**Problem description**. Repeat only these lines, exactly: the first line of the data, the line containing "immunitaire. Elle est", and every line between them. Pictures stay out.

Source data:
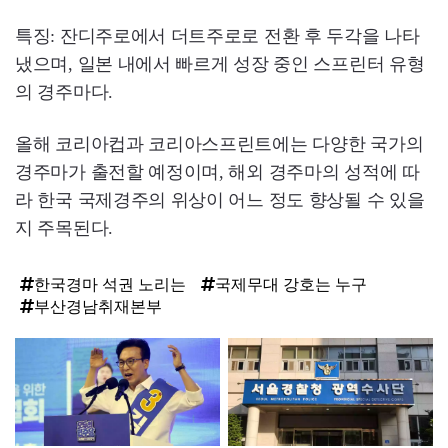
특징: 잔디주로에서 더트주로로 전환 후 두각을 나타
냈으며, 일본 내에서 빠르게 성장 중인 스프린터 유형
의 경주마다.
올해 코리아컵과 코리아스프린트에는 다양한 국가의
경주마가 출전할 예정이며, 해외 경주마의 성적에 따
라 한국 국제경주의 위상이 어느 정도 향상될 수 있을
지 주목된다.
한국경마 석권 노리는
국제무대 강호는 누구
부산경남취재본부
탑
라
인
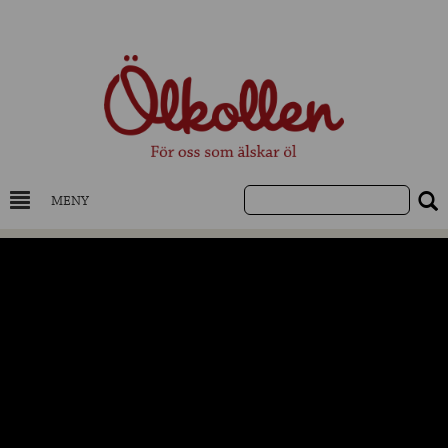
MENY
DRYCKESKUNSKAP
NYHETER
UTVALDA ÖL
UTVALDA CIDER
UTVALDA DESTILLAT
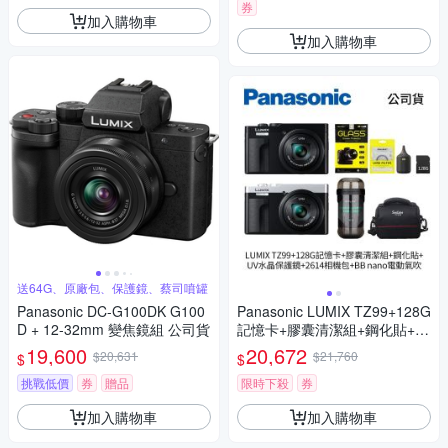
D (公司貨)
券
加入購物車
加入購物車
送64G、原廠包、保護鏡、蔡司噴罐
Panasonic DC-G100DK G100
Panasonic LUMIX TZ99+128G
D + 12-32mm 變焦鏡組 公司貨
記憶卡+膠囊清潔組+鋼化貼+水
晶保護鏡+2614相機包+NITEC
19,600
20,672
$20,631
$21,760
$
$
ORE BB nano 迷你電動氣吹
(公司貨)
挑戰低價
券
贈品
限時下殺
券
加入購物車
加入購物車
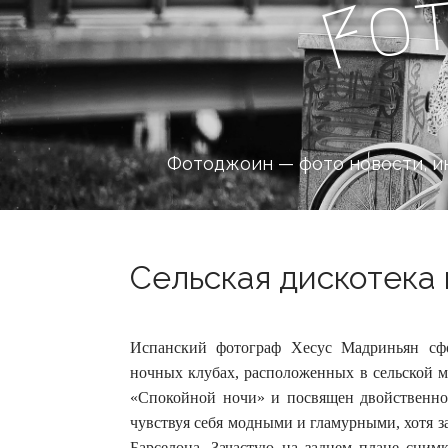
o
F
Фотоджоин — фото новости, и
Сельская дискотека 
Испанский фотограф Хесус Мадриньян сф
ночных клубах, расположенных в сельской 
«Спокойной ночи» и посвящен двойственно
чувствуя себя модными и гламурными, хотя за
Барселона. Зачастую на заднем плане снимк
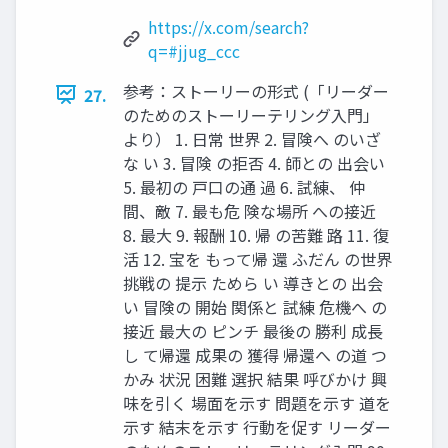
https://x.com/search?
q=#jjug_ccc
参考：ストーリーの形式 (「リーダー
27.
のためのストーリーテリング入門」
より） 1. 日常 世界 2. 冒険へ のいざ
な い 3. 冒険 の拒否 4. 師との 出会い
5. 最初の 戸口の通 過 6. 試練、 仲
間、敵 7. 最も危 険な場所 への接近
8. 最大 9. 報酬 10. 帰 の苦難 路 11. 復
活 12. 宝を もって帰 還 ふだん の世界
挑戦の 提示 ためら い 導きとの 出会
い 冒険の 開始 関係と 試練 危機へ の
接近 最大の ピンチ 最後の 勝利 成長
し て帰還 成果の 獲得 帰還へ の道 つ
かみ 状況 困難 選択 結果 呼びかけ 興
味を引く 場面を示す 問題を示す 道を
示す 結末を示す 行動を促す リーダー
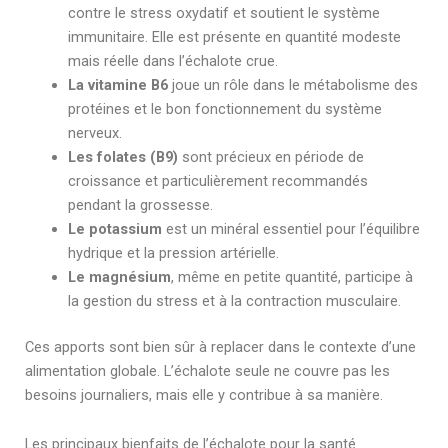
contre le stress oxydatif et soutient le système
immunitaire. Elle est présente en quantité modeste
mais réelle dans l’échalote crue.
La vitamine B6
joue un rôle dans le métabolisme des
protéines et le bon fonctionnement du système
nerveux.
Les folates (B9)
sont précieux en période de
croissance et particulièrement recommandés
pendant la grossesse.
Le potassium
est un minéral essentiel pour l’équilibre
hydrique et la pression artérielle.
Le magnésium
, même en petite quantité, participe à
la gestion du stress et à la contraction musculaire.
Ces apports sont bien sûr à replacer dans le contexte d’une
alimentation globale. L’échalote seule ne couvre pas les
besoins journaliers, mais elle y contribue à sa manière.
Les principaux bienfaits de l’échalote pour la santé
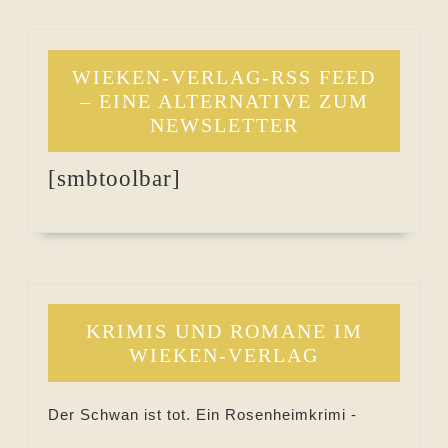
WIEKEN-VERLAG-RSS FEED
– EINE ALTERNATIVE ZUM
NEWSLETTER
[smbtoolbar]
KRIMIS UND ROMANE IM
WIEKEN-VERLAG
Der Schwan ist tot. Ein Rosenheimkrimi -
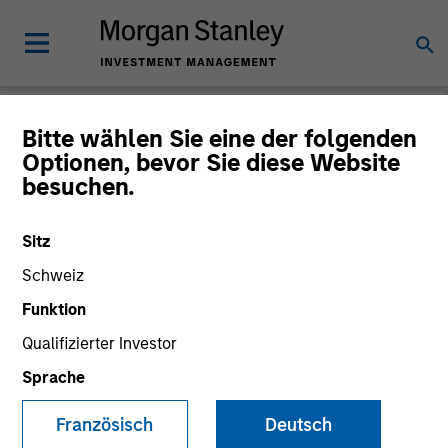
Morgan Stanley
Bitte wählen Sie eine der folgenden
Optionen, bevor Sie diese Website
Investment Funds
besuchen.
Änderung des Fondsvehikels
Sitz
Schweiz
Funktion
Qualifizierter Investor
Sprache
Französisch
Deutsch
Dieses Dokument ist ein Marketingdokument.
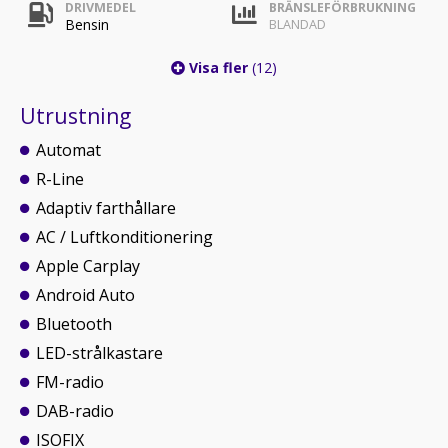
DRIVMEDEL
BRÄNSLEFÖRBRUKNING
Bensin
BLANDAD
Visa fler
(12)
Utrustning
Automat
R-Line
Adaptiv farthållare
AC / Luftkonditionering
Apple Carplay
Android Auto
Bluetooth
LED-strålkastare
FM-radio
DAB-radio
ISOFIX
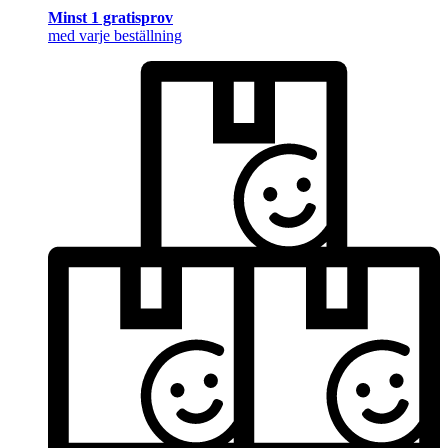
Minst 1 gratisprov
med varje beställning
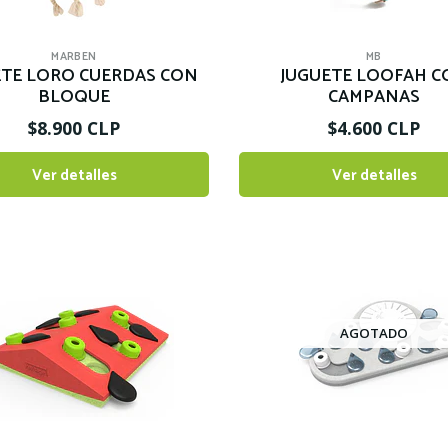
MARBEN
MB
ETE LORO CUERDAS CON
JUGUETE LOOFAH C
BLOQUE
CAMPANAS
$8.900 CLP
$4.600 CLP
Ver detalles
Ver detalles
AGOTADO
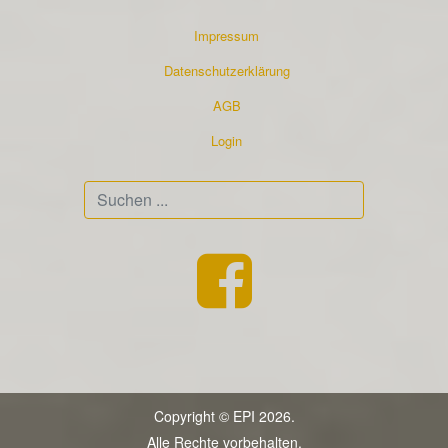
Impressum
Datenschutzerklärung
AGB
Login
Suchen
...
Copyright © EPI 2026.
Alle Rechte vorbehalten.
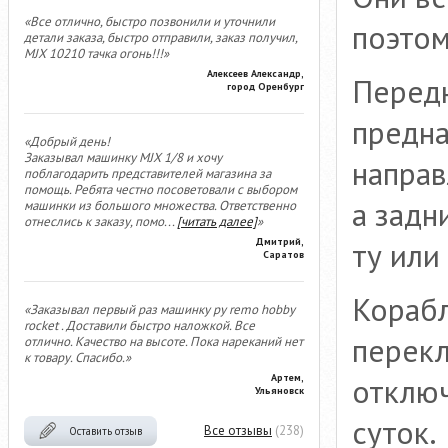
«Все отлично, быстро позвонили и уточнили
поэтом
детали заказа, быстро отправили, заказ получил,
MJX 10210 тачка огонь!!!»
Алексеев Александр,
Перед
город Оренбург
предна
«Добрый день!
Заказывал машинку MJX 1/8 и хочу
направ
поблагодарить представителей магазина за
помощь. Ребята честно посоветовали с выбором
а задн
машинки из большого множества. Ответственно
отнеслись к заказу, помо
...
[читать далее]
»
ту или
Дмитрий,
Саратов
Кораб
«Заказывал первый раз машинку ру remo hobby
rocket . Доставили быстро наложкой. Все
перекл
отлично. Качество на высоте. Пока нареканий нет
к товару. Спасибо.»
отключ
Артем,
Ульяновск
суток.
Все отзывы
(238)
Оставить отзыв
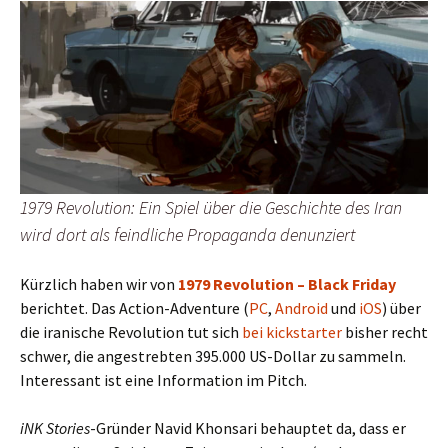
1979 Revolution: Ein Spiel über die Geschichte des Iran
wird dort als feindliche Propaganda denunziert
Kürzlich haben wir von
1979 Revolution – Black Friday
berichtet. Das Action-Adventure (
PC
,
Android
und
iOS
) über
die iranische Revolution tut sich
bei kickstarter
bisher recht
schwer, die angestrebten 395.000 US-Dollar zu sammeln.
Interessant ist eine Information im Pitch.
iNK Stories
-Gründer Navid Khonsari behauptet da, dass er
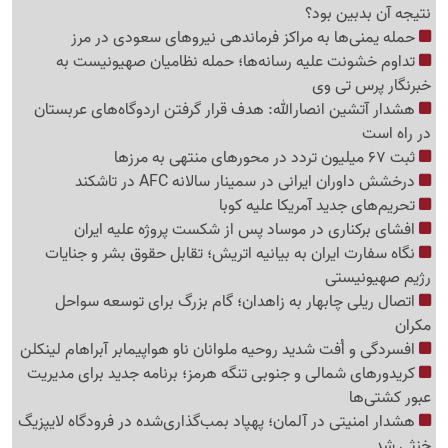
نتیجه آن بدبین بود؟
حمله یمنی‌ها به مراکز فرماندهی نیروهای سعودی در مرز
تداوم خشونت علیه رسانه‌ها؛ حمله نظامیان صهیونیست به
خبرنگار پرس تی وی
هشدار آتشین انصارالله: هدف قرار گرفتن اردوگاه‌های عربستان
در راه است
ثبت 67 میلیون تردد در محورهای منتهی به مرزها
درخشش داوران ایرانی در سمینار سالانه AFC در تاشکند
تحریم‌های جدید آمریکا علیه کوبا
افشای برکناری در موساد پس از شکست پروژه علیه ایران
نگاه سفارت ایران به بیانیه اتریش؛ تقابل حقوق بشر و جنایات
رژیم صهیونیستی
اتصال ریلی چابهار به زاهدان؛ گام بزرگ برای توسعه سواحل
مکران
افسردگی و اُفت شدید روحیه ملوانان ناو هواپیمابر آبراهام لینکلن
کریدورهای شمالی و جنوبی تنگه هرمز؛ برنامه جدید برای مدیریت
عبور کشتی‌ها
هشدار امنیتی در آلمان؛ پهپاد بمب‌گذاری‌شده در فرودگاه لایپزیگ
خنثی شد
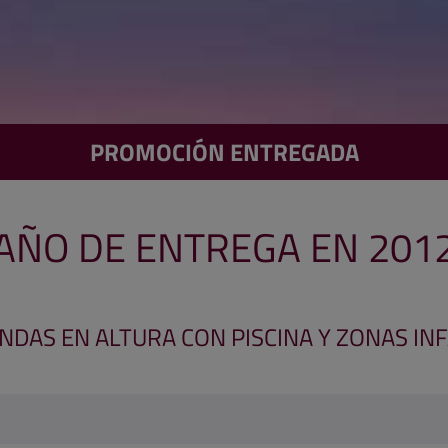
PROMOCIÓN ENTREGADA
AÑO DE ENTREGA EN 201
ENDAS EN ALTURA CON PISCINA Y ZONAS IN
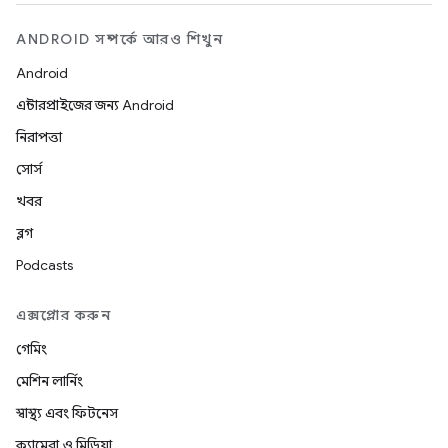
ANDROID সম্পর্কে আরও শিখুন
Android
এন্টারপ্রাইজের জন্য Android
নিরাপত্তা
সোর্স
খবর
ব্লগ
Podcasts
এক্সপ্লোর করুন
গেমিং
মেশিন লার্নিং
স্বাস্থ্য এবং ফিটনেস
ক্যামেরা ও মিডিয়া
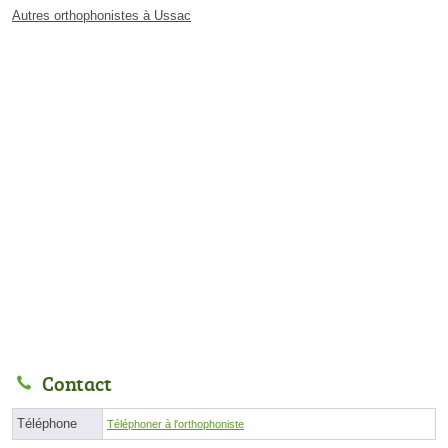
Autres orthophonistes à Ussac
Contact
Téléphone
Téléphoner à l'orthophoniste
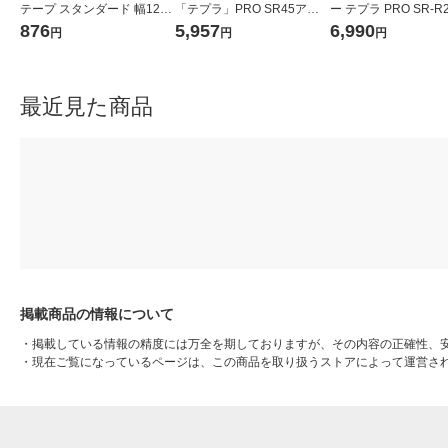
テープ スタンダード 幅12m
「テプラ」PRO SR45アオ 1
ー テプラ PRO SR-R2
m 白ラベル(黒文字) SS12K
台
シロ 1台
876
5,957
6,990
円
円
円
1個 キングジム
最近見た商品
掲載商品の情報について
・
掲載している情報の精度には万全を期しておりますが、その内容の正確性、
・
現在ご覧になっているページは、この商品を取り扱うストアによって運営さ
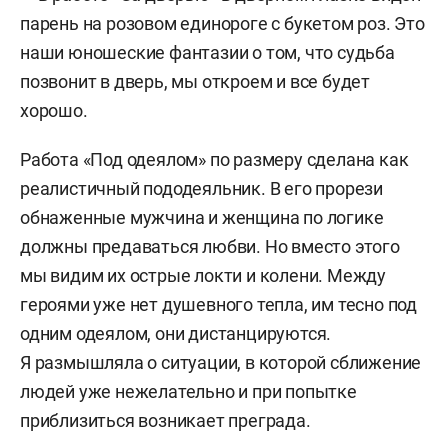
парень на розовом единороге с букетом роз. Это
наши юношеские фантазии о том, что судьба
позвонит в дверь, мы откроем и все будет
хорошо.
Работа «Под одеялом» по размеру сделана как
реалистичный пододеяльник. В его прорези
обнаженные мужчина и женщина по логике
должны предаваться любви. Но вместо этого
мы видим их острые локти и колени. Между
героями уже нет душевного тепла, им тесно под
одним одеялом, они дистанцируются.
Я размышляла о ситуации, в которой сближение
людей уже нежелательно и при попытке
приблизиться возникает преграда.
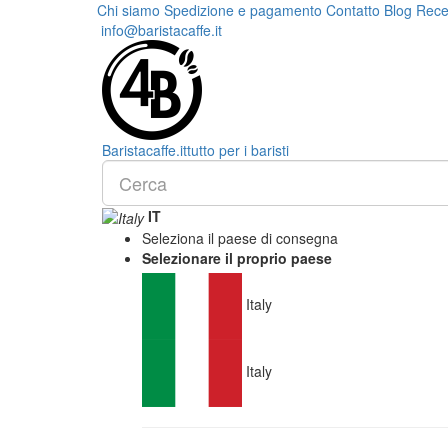
Chi siamo
Spedizione e pagamento
Contatto
Blog
Rece
info@baristacaffe.it
Barista
caffe
.it
tutto per i baristi
IT
Seleziona il paese di consegna
Selezionare il proprio paese
Italy
Italy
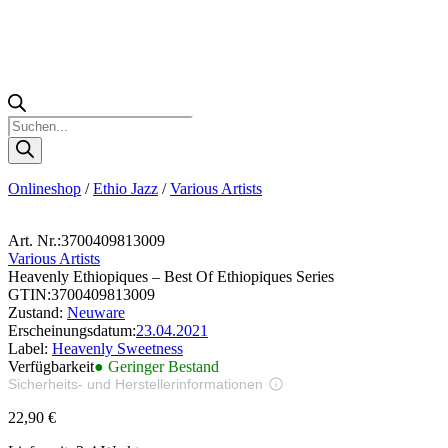
Products
search
Onlineshop
/
Ethio Jazz
/
Various Artists
Art. Nr.:
3700409813009
Various Artists
Heavenly Ethiopiques – Best Of Ethiopiques Series
GTIN:
3700409813009
Zustand:
Neuware
Erscheinungsdatum:
23.04.2021
Label:
Heavenly Sweetness
Verfügbarkeit
● Geringer Bestand
Sicherheits- und Herstellerinformationen
Bilder zur Produktsicherheit
22,90
€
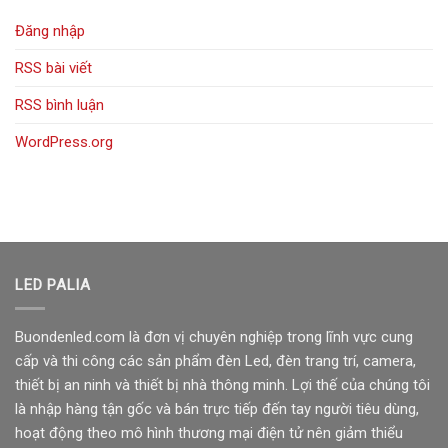
Đăng nhập
RSS bài viết
RSS bình luận
WordPress.org
LED PALIA
Buondenled.com là đơn vị chuyên nghiệp trong lĩnh vực cung
cấp và thi công các sản phẩm đèn Led, đèn trang trí, camera,
thiết bị an ninh và thiết bị nhà thông minh. Lợi thế của chúng tôi
là nhập hàng tận gốc và bán trực tiếp đến tay người tiêu dùng,
hoạt động theo mô hình thương mại điện tử nên giảm thiểu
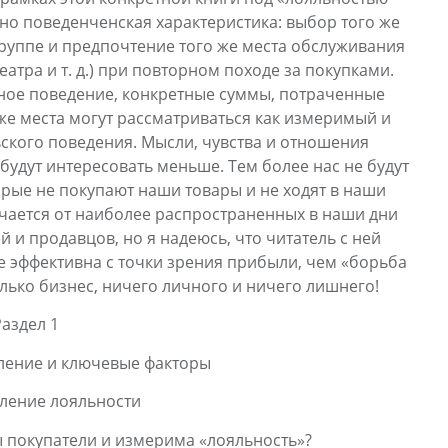
но поведенченская характеристика: выбор того же
руппе и предпочтение того же места обслуживания
еатра и т. д.) при повторном походе за покупками.
етное поведение, конкретные суммы, потраченные
 же места могут рассматриваться как измеримый и
кого поведения. Мысли, чувства и отношения
будут интересовать меньше. Тем более нас не будут
орые не покупают наши товары и не ходят в наши
чается от наиболее распространенных в наши дни
й и продавцов, но я надеюсь, что читатель с ней
лее эффективна с точки зрения прибыли, чем «борьба
олько бизнес, ничего личного и ничего лишнего!
аздел 1
ление и ключевые факторы
еление лояльности
ы покупатели и измерима «лояльность»?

**Solution to the exercise**.
특징: 잔디주로에서 더트주로로 전환 후 두각을 나타
냈으며, 일본 내에서 빠르게 성장 중인 스프린터 유형
의 경주마다.
올해 코리아컵과 코리아스프린트에는 다양한 국가의
경주마가 출전할 예정이며, 해외 경주마의 성적에 따
라 한국 국제경주의 위상이 어느 정도 향상될 수 있을
지 주목된다.
한국경마 석권 노리는
국제무대 강호는 누구
부산경남취재본부
탑
라
인
MENY
DRYCKESKUNSKAP
NYHETER
UTVALDA ÖL
UTVALDA CIDER
UTVALDA DESTILLAT
D (公司貨)
券
加入購物車
加入購物車
送64G、原廠包、保護鏡、蔡司噴罐
Panasonic DC-G100DK G100
Panasonic LUMIX TZ99+128G
D + 12-32mm 變焦鏡組 公司貨
記憶卡+膠囊清潔組+鋼化貼+水
晶保護鏡+2614相機包+NITEC
19,600
20,672
$20,631
$21,760
$
$
ORE BB nano 迷你電動氣吹
(公司貨)
挑戰低價
券
贈品
限時下殺
券
加入購物車
加入購物車
o
F
Фотоджоин — фото новости, и
Сельская дискотека 
Испанский фотограф Хесус Мадриньян сф
ночных клубах, расположенных в сельской 
«Спокойной ночи» и посвящен двойственно
чувствуя себя модными и гламурными, хотя за
Барселона. Зачастую на заднем плане снимк
https://x.com/search?
q=#jjug_ccc
参考：ストーリーの形式 (「リーダー
27.
のためのストーリーテリング入門」
より） 1. 日常 世界 2. 冒険へ のいざ
な い 3. 冒険 の拒否 4. 師との 出会い
5. 最初の 戸口の通 過 6. 試練、 仲
間、敵 7. 最も危 険な場所 への接近
8. 最大 9. 報酬 10. 帰 の苦難 路 11. 復
活 12. 宝を もって帰 還 ふだん の世界
挑戦の 提示 ためら い 導きとの 出会
い 冒険の 開始 関係と 試練 危機へ の
接近 最大の ピンチ 最後の 勝利 成長
し て帰還 成果の 獲得 帰還へ の道 つ
かみ 状況 困難 選択 結果 呼びかけ 興
味を引く 場面を示す 問題を示す 道を
示す 結末を示す 行動を促す リーダー
contre le stress oxydatif et soutient le système
immunitaire. Elle est présente en quantité modeste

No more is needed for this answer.